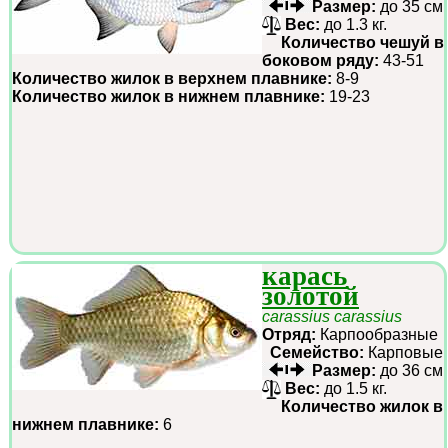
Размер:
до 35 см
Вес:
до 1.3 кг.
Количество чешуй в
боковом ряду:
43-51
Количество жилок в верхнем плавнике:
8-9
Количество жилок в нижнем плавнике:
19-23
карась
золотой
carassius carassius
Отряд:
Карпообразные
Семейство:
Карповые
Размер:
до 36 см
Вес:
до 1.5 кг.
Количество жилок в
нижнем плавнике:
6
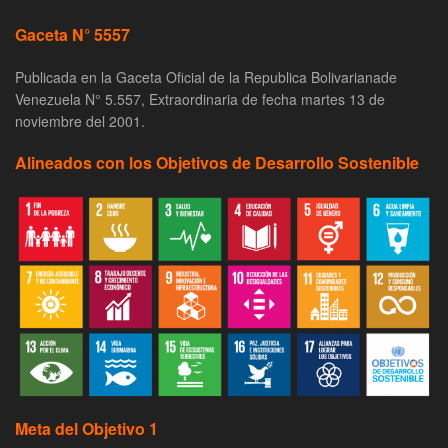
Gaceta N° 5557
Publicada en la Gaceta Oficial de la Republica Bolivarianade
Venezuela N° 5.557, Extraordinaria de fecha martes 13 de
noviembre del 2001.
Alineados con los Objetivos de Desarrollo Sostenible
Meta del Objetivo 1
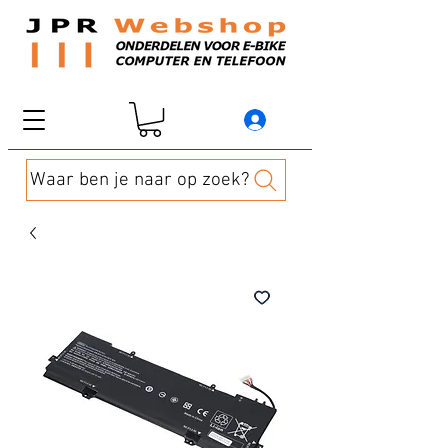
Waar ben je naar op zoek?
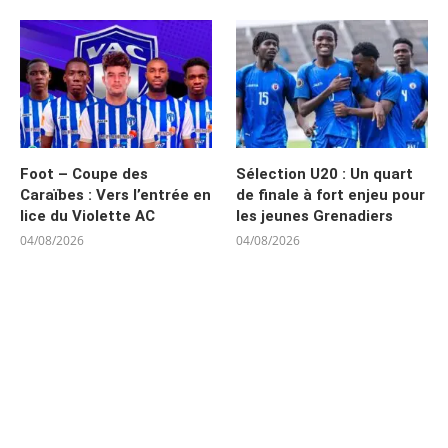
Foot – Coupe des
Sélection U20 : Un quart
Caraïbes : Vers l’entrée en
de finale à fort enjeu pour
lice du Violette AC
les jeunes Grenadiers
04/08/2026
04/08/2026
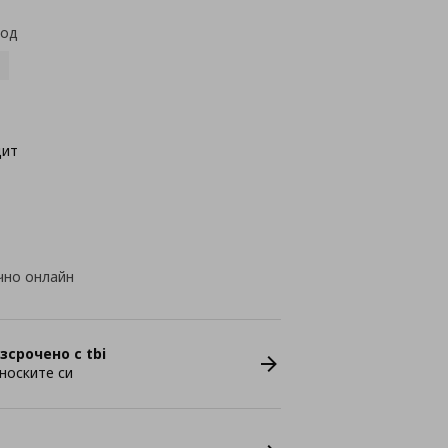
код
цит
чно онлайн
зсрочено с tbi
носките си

————————

- Assigned task -
Drop the images and return the data verbatim.

- Solution -
Размер:
до 35 см
Вес:
до 1.3 кг.
Количество чешуй в
боковом ряду:
43-51
Количество жилок в верхнем плавнике:
8-9
Количество жилок в нижнем плавнике:
19-23
карась
золотой
carassius carassius
Отряд:
Карпообразные
Семейство:
Карповые
Размер:
до 36 см
Вес:
до 1.5 кг.
Количество жилок в
нижнем плавнике:
6
Gaceta N° 5557
Publicada en la Gaceta Oficial de la Republica Bolivarianade
Venezuela N° 5.557, Extraordinaria de fecha martes 13 de
noviembre del 2001.
Alineados con los Objetivos de Desarrollo Sostenible
Meta del Objetivo 1
Waar ben je naar op zoek?
Foot – Coupe des
Sélection U20 : Un quart
Caraïbes : Vers l’entrée en
de finale à fort enjeu pour
lice du Violette AC
les jeunes Grenadiers
04/08/2026
04/08/2026
код
цит
чно онлайн
зсрочено с tbi
носките си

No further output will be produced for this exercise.